Kris has stated this will change in Electric Eel, that a warning will be given but it won’t stop you, which is different to the current behaviour where the UI blocks you from submitting a port number below 9000, regardless of whether it’s in use or not.
Anyways, it’s academic. My feature request is in the roadmap, so I’m a happy bunny.
Actually that is incorrect. You simply change your TrueNAS port to be something other than 443 and then you can use that for your apps. This is how I do it and it works very well. Oh yeah, what wite wolf said.
Yes, I meant by default and that was the reason for the limitation. Not saying it’s perfect, desirable, etc. They were just trying to prevent using ports that were already used.

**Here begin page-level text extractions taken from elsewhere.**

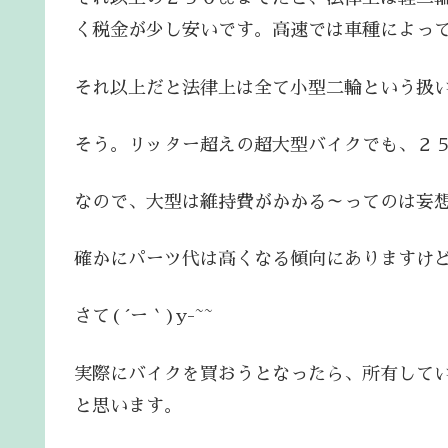
く税金が少し安いです。高速では車種によっ
それ以上だと法律上は全て小型二輪という扱
そう。リッター超えの超大型バイクでも、２
なので、大型は維持費がかかる～ってのは妄
確かにパーツ代は高くなる傾向にありますけ
さて( ´ー｀)y-~~
実際にバイクを買おうとなったら、所有して
と思います。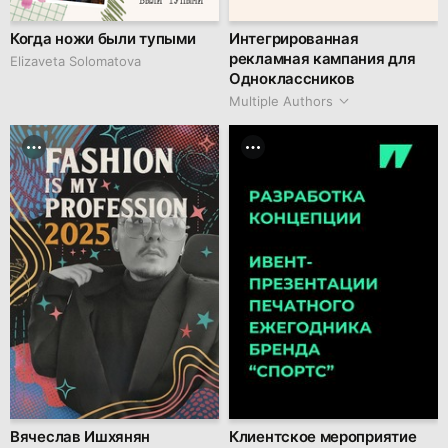
Когда ножи были тупыми
Интегрированная
рекламная кампания для
Elizaveta Solomatova
Одноклассников
Multiple Authors
Вячеслав Ишхянян
Клиентское мероприятие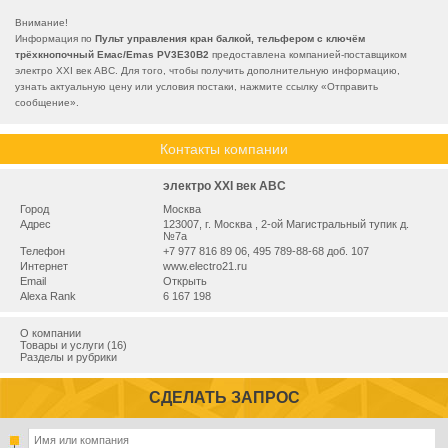
Внимание!
Информация по
Пульт управления кран балкой, тельфером с ключём
трёхкнопочный Емас/Emas PV3E30B2
предоставлена компанией-поставщиком
электро XXI век АВС. Для того, чтобы получить дополнительную информацию,
узнать актуальную цену или условия постаки, нажмите ссылку «
Отправить
сообщение
».
Контакты компании
электро XXI век АВС
Город
Москва
Адрес
123007, г. Москва , 2-ой Магистральный тупик д.
№7а
Телефон
+7 977 816 89 06, 495 789-88-68 доб. 107
Интернет
www.electro21.ru
Email
Открыть
Alexa Rank
6 167 198
О компании
Товары и услуги (16)
Разделы и рубрики
СДЕЛАТЬ ЗАПРОС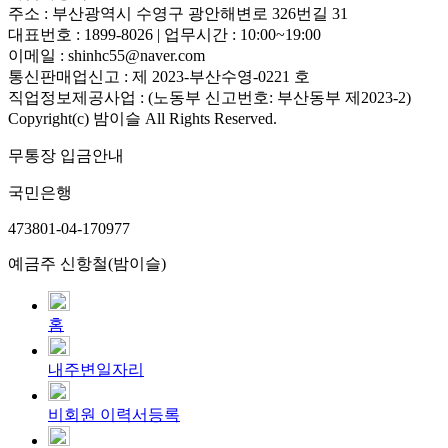
주소 : 부산광역시 수영구 광안해변로 326번길 31
대표번호 : 1899-8026 | 업무시간 : 10:00~19:00
이메일 : shinhc55@naver.com
통신판매업신고 : 제 2023-부산수영-0221 호
직업정보제공사업 : (노동부 신고번호: 부산동부 제2023-2)
Copyright(c) 밤이슬 All Rights Reserved.
무통장 입금안내
국민은행
473801-04-170977
예금주 신항철(밤이슬)
홈
내주변일자리
비회원 이력서등록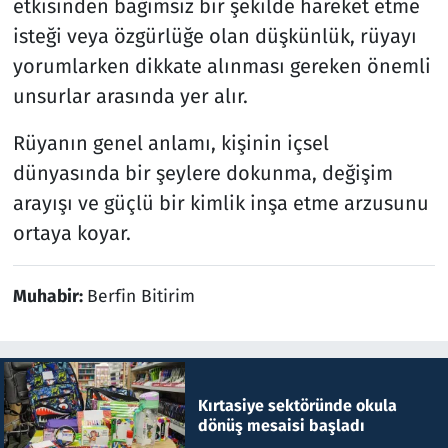
etkisinden bağımsız bir şekilde hareket etme
isteği veya özgürlüğe olan düşkünlük, rüyayı
yorumlarken dikkate alınması gereken önemli
unsurlar arasında yer alır.
Rüyanın genel anlamı, kişinin içsel
dünyasında bir şeylere dokunma, değişim
arayışı ve güçlü bir kimlik inşa etme arzusunu
ortaya koyar.
Muhabir:
Berfin Bitirim
Kırtasiye sektöründe okula
dönüş mesaisi başladı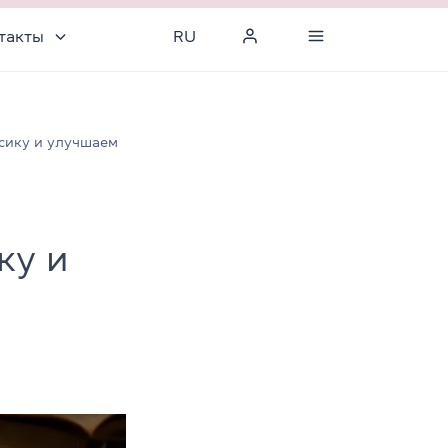
такты
RU
ссику и улучшаем
ку и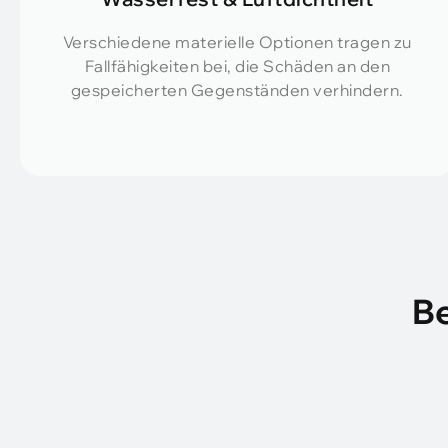
Verschiedene materielle Optionen tragen zu
Fallfähigkeiten bei, die Schäden an den
gespeicherten Gegenständen verhindern.
Be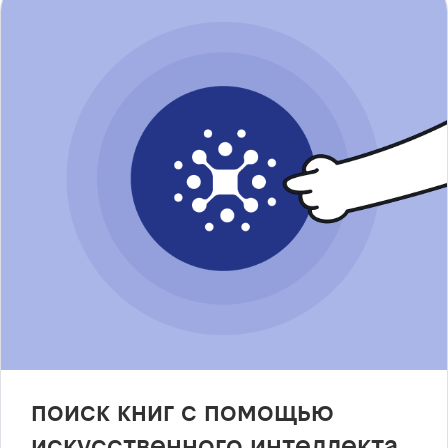
поиск книг с помощью
искусственного интеллекта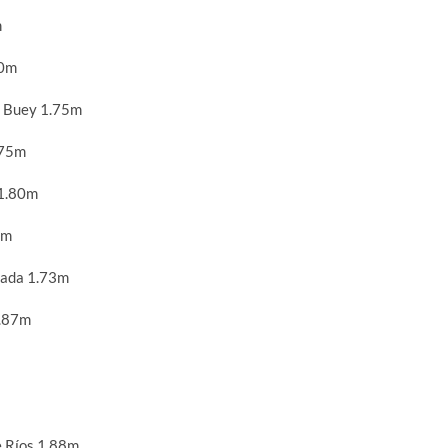
m
80m
 Buey 1.75m
.75m
 1.80m
0m
zada 1.73m
1.87m
e Ríos 1.88m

It’s trivial, as in seconds of time, to change the IP of the app and thus not have the limit. People resist doing things though. I have a reverse proxy and it works fine on it’s own IP.
Well, I installed the official NGINX Proxy manager when I upgrade to Electric Eel the other day. That allowed me to assign port 443 to it, so I guess the problem has gone away - at least for that one app, which is one of the most important ones.
Perhaps the light has been seen.
I have been installing all my docker containers via the command line and it’s working awesome. The biggest issue I’m seeing is that they don’t show up in the GUI. Not that that’s a major, but more that it’s a bit worrying because it seems like IX still want to be our IT department and tell us what versions we can have, vet them and all that. I guess if their target market is consumers that don’t know IT, or don’t want to pay someone to manage the IT, then it makes sense to have a vetted list of apps - not that I think it’d make that much difference, but it probably makes sense. Not sure that’s who buys TrueNAS though.
Anyway, not to put a negative on it, this is actually a really awesome situation, an early beta and already everything works under the hood. Worth the upgrade in my opinion - even if it is just a beta.
The latest nightly of Eel allows yaml compose files pasted into the ui and the apps show, if you create a custom app. Got a caddy reverse proxy with porkbun and registry separately defined and they work great. Both are built by truenas via compose as I always tend to add stuff to containers. Even defined a custom ip.
Didn’t need cli for anything, except, interestingly seeing any yaml errors.